Chhichhore movie review: Sushant Singh Rajput, Shraddha Kapoor deliver relevant film with important message

Hindustan Times | ByMonika Rawal Kukreja
Jun 26, 2020 08:51 PM IST

Chhichhore movie review: The Sushant Singh Rajput-Shraddha Kapoor film takes you on a nostalgia trip to your college days with an engaging narrative and flashback sequences.

Director - Nitesh Tiwari
Cast - Sushant Singh Rajput, Shraddha Kapoor, Varun Sharma, Tahir Raj Bhasin, Prateik Babbar, Naveen Polishetty, Tushar Pandey

Chhichhore movie review: Sushant Singh Rajput stars in another winner from Nitesh Tiwari.
Chhichhore movie review: Sushant Singh Rajput stars in another winner from Nitesh Tiwari.

An ode to college-time friendships, romances, ragging, fights, competitions and countless memories, Chhichhore is a riot of emotions, and takes you on a nostalgic ride.
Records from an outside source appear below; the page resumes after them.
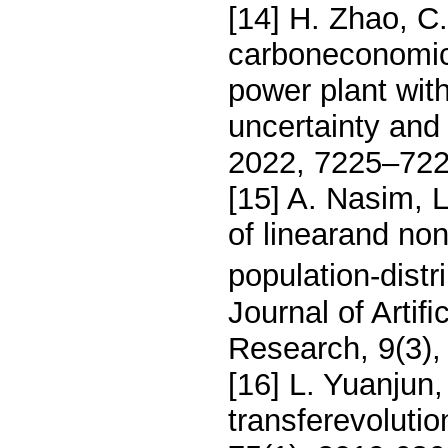
[14] H. Zhao, C
carboneconomic 
power plant wit
uncertainty and
2022, 7225–722
[15] A. Nasim, L
of linearand no
population-distr
Journal of Artiﬁ
Research, 9(3)
[16] L. Yuanjun,
transferevoluti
It’s a relevant film with a rather important message conveyed through an engaging narrative. Directed by Nitesh Tiwari of Dangal fame, Chhichhore is high on content and humour packaged so well that it stays with you for a very long time.

The story is simple — a bunch of engineering students and their journey from being losers to choosers. Sushant Singh Rajput (Annirudh) and Shraddha Kapoor (Maya) play a divorced couple, and they have a reunion of sorts with their college buddies, though in rather unwanted circumstances. Together, they recall and relive their old college memories, the good and bad days spent almost 20 years ago. The screenplay takes a trip down memory lane through college hostels, sports grounds and canteen conversations; switch to present day and you see the same camaraderie in their friendship that was forged in college.

Watch the Chhichhore trailer here 

Brilliant writing loaded with comic punches, one-liners and genuinely funny jokes makes Chhichhore a winner. Full credit to the writers for ensuring that the humour is not even remotely slapstick. For instance, when Varun Sharma’s character compares spotting a girl in an engineering college to Halley’s Comet that is visible every 75 years, it isn’t demeaning women but proof of clever writing. Keeping the storytelling simple, Nitesh made an intelligent move to weave flashback sequences into the present day, and keep audiences attentive. Though mostly predictable, the build-up towards the climax manages to look intriguing.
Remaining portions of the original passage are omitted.